**Assignment:**
Once you find the line with "Спортивная экипировка", transcribe it and all the lines that follow to the end of the data, exactly as written; skip any pictures.

**Information provided:**
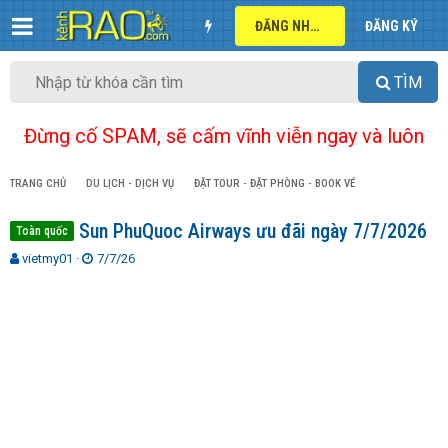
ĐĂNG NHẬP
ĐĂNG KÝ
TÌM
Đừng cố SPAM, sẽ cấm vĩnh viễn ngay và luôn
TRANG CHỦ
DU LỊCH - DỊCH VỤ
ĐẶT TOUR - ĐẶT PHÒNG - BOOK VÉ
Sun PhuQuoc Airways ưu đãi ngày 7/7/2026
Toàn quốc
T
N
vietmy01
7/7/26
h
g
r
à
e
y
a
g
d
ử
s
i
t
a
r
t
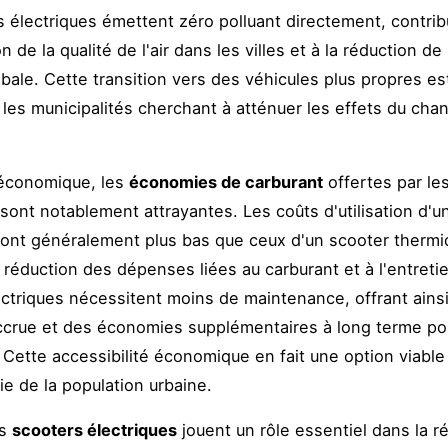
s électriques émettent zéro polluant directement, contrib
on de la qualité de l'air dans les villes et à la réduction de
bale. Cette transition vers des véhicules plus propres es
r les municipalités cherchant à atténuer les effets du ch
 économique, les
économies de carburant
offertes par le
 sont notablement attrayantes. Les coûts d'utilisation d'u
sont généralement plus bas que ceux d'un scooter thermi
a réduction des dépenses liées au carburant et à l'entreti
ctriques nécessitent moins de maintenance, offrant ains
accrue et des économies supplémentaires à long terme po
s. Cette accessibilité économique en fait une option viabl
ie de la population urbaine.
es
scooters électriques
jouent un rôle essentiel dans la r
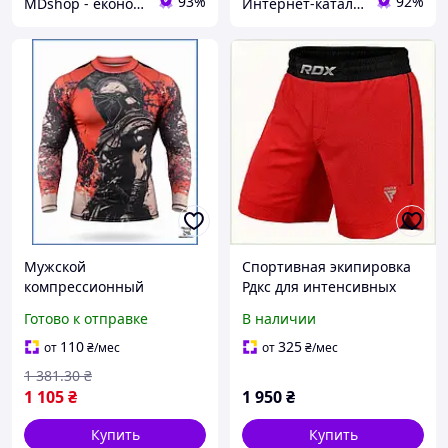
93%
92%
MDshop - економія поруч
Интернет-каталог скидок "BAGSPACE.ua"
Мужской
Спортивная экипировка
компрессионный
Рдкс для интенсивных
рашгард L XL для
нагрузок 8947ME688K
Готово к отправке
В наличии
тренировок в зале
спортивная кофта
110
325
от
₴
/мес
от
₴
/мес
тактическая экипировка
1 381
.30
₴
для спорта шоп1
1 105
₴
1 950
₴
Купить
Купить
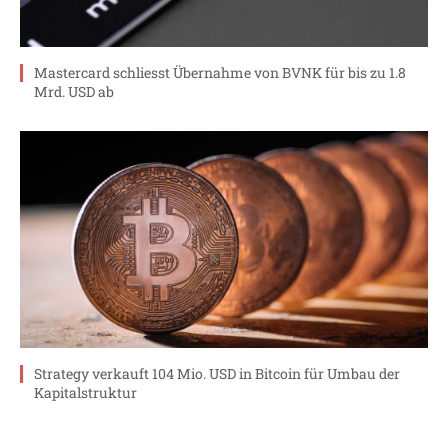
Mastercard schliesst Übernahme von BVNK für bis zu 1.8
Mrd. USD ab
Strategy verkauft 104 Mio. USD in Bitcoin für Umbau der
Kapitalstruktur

**Written solution:**
Спортивная экипировка
компрессионный
Рдкс для интенсивных
рашгард L XL для
нагрузок 8947ME688K
Готово к отправке
В наличии
тренировок в зале
спортивная кофта
110
325
от
₴
/мес
от
₴
/мес
тактическая экипировка
1 381
.30
₴
для спорта шоп1
1 105
₴
1 950
₴
Купить
Купить
Mastercard schliesst Übernahme von BVNK für bis zu 1.8
Mrd. USD ab
Strategy verkauft 104 Mio. USD in Bitcoin für Umbau der
Kapitalstruktur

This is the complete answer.